Gestern verkündeten die Zivilverteidigungseinheiten YPS ihren Rückzug aus der seit mehr als zwei Monaten heftig umkämpften Stadt Nusaybi an der syrischen Grenze. In einer schriftlichen Erklärung schreiben sie, dass dieser Schritt
zur „Vermeidung ziviler Opfer“ erfolge. Außerdem haben türkische Einsatzkräfte die Stadt mit Bombardements aus der Luft dem Erdboden gleich gemacht. „Unter diesen Bedingungen mussten unsere Widerstandseinheiten ihre Positionen verändern“.
Weiter erklären sie: „Zu diesem Zeitpunkt befinden sich in Nusaybin keine unserer bewaffneten Einheiten mehr. Dadurch gibt es für den AKP-Staat keine weitere Legitimation die Stadt weiter anzuzünden und zu zerstören. Jede einzelne Patrone, die jetzt vom türkischen Staat in Nusaybin verschossen wird, wird unbewaffnete Zivilisten treffen. (…) Im Alika-Viertel befinden sich Mütter und Kinder (…). Die Leben der Unbewaffneten sind in Gefahr. Wir rufen alle Menschenrechtsorganisationen, alle demokratischen Kräfte dazu auf, die Leben dieser Menschen zu beschützen und einzugreifen.“
Der Menschenrechtsverein IHD erklärte, dass derzeit Schätzungen zu Folge 20.000 Zivilisten in Nusaybin ausharren und auf Hilfe warten. Ein Teil dieser Menschen befindet sich in den Kellern ihrer durch die Gefechte eingestürzten Häuser. „Die Ausgangssperre muss sofort aufgehoben werden, damit die in den Kellern befindlichen Menschen aus der Stadt können und Menschenrechtsdelegationen und Gesundheitsorganisationen kommen können, um sich ein Bild von der Lage vor Ort zu machen“, forderte der IHD.
Die HDP-Ko-Vorsitzende Figen Yüksekda? erklärte auf einer Kundgebung in der kurdischen Stadt A?r?: „Die eingesperrten Menschen müssen sofort in sichere Gebiete gebracht werden. Ich rufe die ganze Öffentlichkeit in der Türkei auf: Lasst uns ein weiteres Cizre-Massaker verhindern.“ Im Frühjahr dieses Jahres hatten türkische Spezialkräfte mehr als 150 Menschen, die in der umkämpften Stadt Cizre in Kellern Zuflucht fanden, ermordet und teilweise bei lebendigem Leibe verbbrannt. Die Vereinten Nationen forderten deshalb Anfang Mai von der Türkei, endlich eine unabhängige Untersuchung der Massaker zuzulassen.

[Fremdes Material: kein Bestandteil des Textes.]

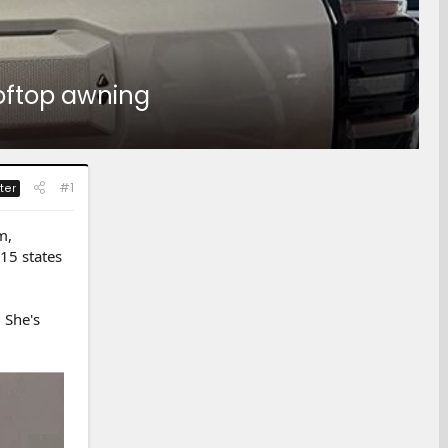
ooftop awning
#1
ter
m,
15 states
 She's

Wie die türkische Armee mit Zivilisten in Nusaybin umgeht, machte ein gestern von der kurdischen Nachrichtenagentur DIHA veröffentlichtes Bild aus der Stadt deutlich:
Darauf ist zu sehen, wie eine Reihe von unbewaffneten Jugendlichen sich in erniedrigender Weise vor den Soldaten in einer Reihe auf den Boden legen müssen. Danach mussten sie sich, laut DIHA, einzeln bis auf die Unterhose ausziehen und wurden dann abgeführt, um auf eine Polizeiwache gebracht zu werden. Was nun mit ihnen passiert, welcher Folter sie ausgesetzt sind, ist unklar.
Rassistische Twitter-Accounts vom Staat betrieben?
In den Augen des türkischen Staates ist jeder Mensch, der sich noch in Nusaybin befindet ein Terrorist. Der faschistische Twitter Account Terör Gercekleri erklärte zu dem Bild bedauernd, dass in Nusaybin „44 PKK-Terroristen leider lebendig gefasst wurden“. Diesem Twitter-Account folgen 182.000 Menschen. Sie werden oft von Angehörigen des Staates oder von Spezialeinheiten betrieben und sind eine wichtige Quelle für türkische Faschisten. Erst vor zwei Tagen kam heraus, dass ein weiterer rassistischer Twitter-Account namens pöhjöh mit großer Wahrscheinlichkeit vom, durch den Staat eingesetzten, Landrat des Beytü??ebap-Bezirks, Kadir Güntepe, betreut wird. PÖH und JÖH sind Abkürzungen für paramilitärische Spezialeinheiten der Polizei und Gendarmerie, in denen Vermutungen zu Folge auch islamistische Kämpfer aus Syrien eingesetzt werden sollen.